There’s also no lip on the edge of the boot when the hatch is opened, which allows things to fall out if they’ve moved in transit. Not great if you’ve picked up a couple of bottle of New Zealand’s finest pinot.
You can boost capacity to 333 litres and get a contents-retaining edge if you buy the range-topping ZR Hybrid, but then you’ll lose the laughably entitled ‘space saver’ wheel in favour of a puncture ‘mobility’ kit. You choose which is the lesser of two evils.
Beyond that, the Corolla was very much part of our team during a week touring the far north. It’s economy was proven through a wide range of driving styles and it hauled kit and people without complaint.

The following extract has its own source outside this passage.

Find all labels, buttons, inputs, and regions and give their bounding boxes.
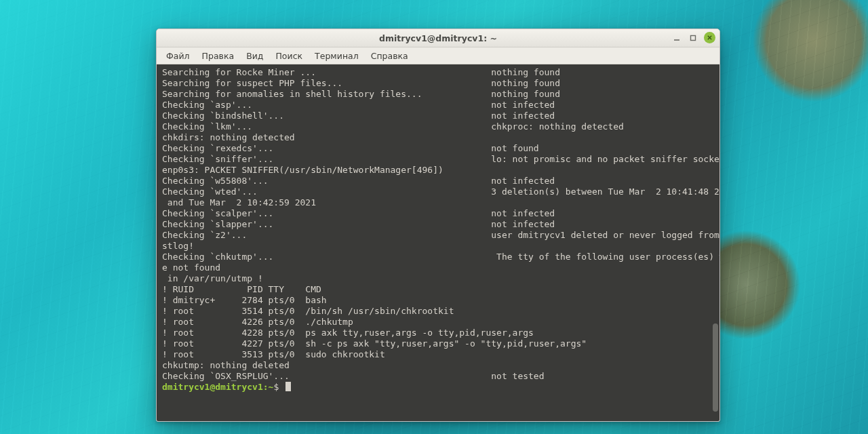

If you’re after a small hatch that works hard without shouting about it, the Corolla is certainly one to consider. If you’re after all that but loathe trips to the servo, the extra cash for the electrified version is definitely worth it. Speaking of which …
Is the Toyota Corolla SX Hybrid worth the money?
Viewed simplistically, a mid-range Japanese small hatchback priced at just under $30,000 is in line with other comparable offerings in the market. The Corolla SX is a typical example of a middle-of-the-road variant with a decent equipment list to remind you that you definitely didn’t jump in at the bargain basement end.
But that’s all before you consider its hybrid power party piece and that’s when the Corolla Hybrid’s value really starts to shine. As you might expect, a hybrid powertrain comes at a price premium but how much respective brands charge for that advantage varies significantly.
If you wanted to upgrade from a standard Honda Accord to the hybrid version, you’ll be charged an extra $2500. Fancy the hybrid version of the mid-range Nissan Pathfinder? That’ll be another $3000 on top. And if you upgrade to the electrified model of Lexus’ IS300 Sport Luxury you’ll be poorer to the tune of nearly $4000.
The Corolla? Adding the hybrid tech to any version including the least expensive Ascent Sport, the range-topping ZR or this SX, costs just $1500. That makes it the most affordable way to walk-up the range to a hybrid of any model line-up currently on sale.
With all of this in mind, it’s fair to say the Corolla SX Hybrid is very good value. If the ‘standard’ Corolla package is appealing - and thousands of Australians think exactly that for good reason - the Hybrid adds a decent technological boost to economy and a little pep for the dynamics for nothing less than a bargain.